I endeavoured to contact Stevenson & Kelly, who are based near Balmedie and manufacture roof trusses. This was not initially successful with my emails getting lost. Once I got a direct contact email address, just before Christmas, I was in.
On site:

  • We had put webbing straps over each end of the caravan, attached to large granite boulders, to stop the caravan blowing over. One strap had worked itself off. Both showed wear marks on the caravan skin where metal parts had rubbed against the metal skin of the caravan. Clearly we had had strong winds between September and Christmas. I put the missing strap back and wrapped padding around the metal parts to stop them rubbing directly.
  • I had had a roll of heavy duty windbreak netting delivered, to put along the southern boundary, which is where our strongest & most regular winds seem to come from. It was a perforated plastic mesh rather than netting, I used a pack of removable cable ties to fix it on.

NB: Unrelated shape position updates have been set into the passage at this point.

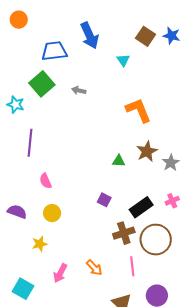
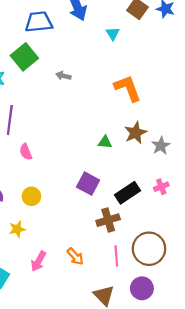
gray arrow: (79, 90) -> (63, 76), moved
pink semicircle: (45, 181) -> (26, 152), moved
purple square: (104, 200) -> (88, 184), size x1.5
brown circle: (156, 240) -> (149, 249), moved

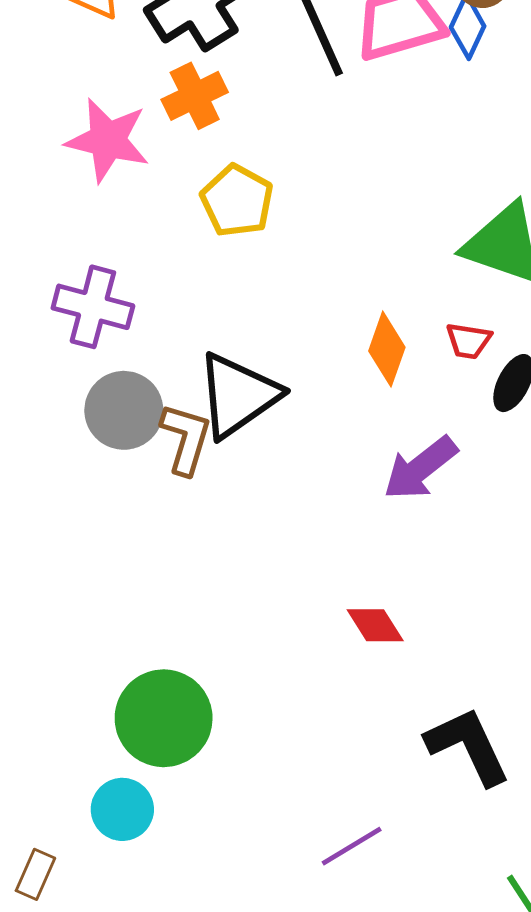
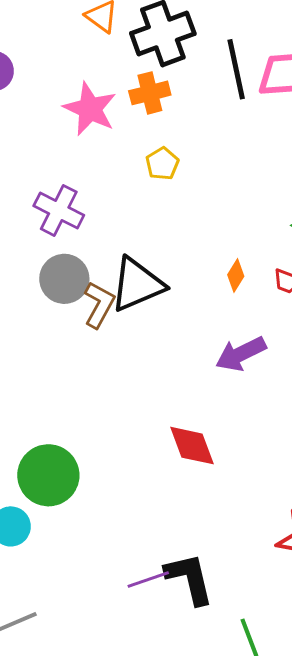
yellow pentagon: (237, 201) -> (162, 164), size x0.7
orange diamond: (387, 349) -> (236, 276), size x0.7
red diamond: (375, 625) -> (192, 446), size x1.4
black L-shape: (468, 746) -> (189, 579), moved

  • I dug up the main bathroom inspection chamber, disconnected the backdrop and pulled the rodding point out from the chamber riser. Oddly enough, the two 45 degree bends fitted exactly where the 90 degree bend had been and I was able to slot it all back together, switching the junction that included the rodding point round 90- degrees so that it provided access down the backdrop rather than up the drain into the steading. No trimming to size needed. I did not have a spare riser, so I put the one with the rodding hole on top of the other one. We can swap it back out next year if needed. I took photos and emailed them to Building Standards. They did not reply before we left to go south, so I filled the trench up to the level of the second riser.
  • We had realised that we did not drain our water heater back in September and feared for it. Quite rightly. I put the water back on and noticed drops of water appearing underneath. I pulled the cover off but could not see where the water came from. I did track it down – a pinhole in the pipe that takes heated water out of the combustion chamber that carried a tiny jet of water over the wall of the cupboard where it ran down. I consulted with Ric and decided that there may be other leaks waiting to show themselves – we will buy a new heater.
  • Out daughter Mairi & boyfriend Ian were up and wanted to do something – I gave them breaking bars and got them to open up the missing window in the south-facing wall of our single-storey section.
  • I planted out our four bargain fruit trees bought last May – Egremont Russet apple, Worcester Pearmain apple, Bramley’s Seedling apple and Merryweather damson – in our orchard patch in the south-west corner of our plot, we had laid out the weed membrane last September. I used our roll of plastic mesh to make rabbit guards for the trees. We had to sort out the area of conifers we had planted on the north side of our plot last September. Most of the rabbit guards were leaning at angles, two had removed themselves and were on our concrete pile. It looked as though they had been wind-blasted. The conifers had suffered badly, but we patched up the guards and put extra stakes in to hold them down.
  • Right at the end we went over to see another couple who are converting a steading, the far side of Ellon. They are living in a caravan with their two children, have an L-shaped steading and 4.5 acres of field. They have a sheltered access from their caravan into a large shed/workshop. They will work with a builder to get the steading watertight, rather the way Ric is helping us out, then finish the rest themselves. It is good to know others who are in a very similar position to ourselves. They are even expected to build a raised drainage mound as well!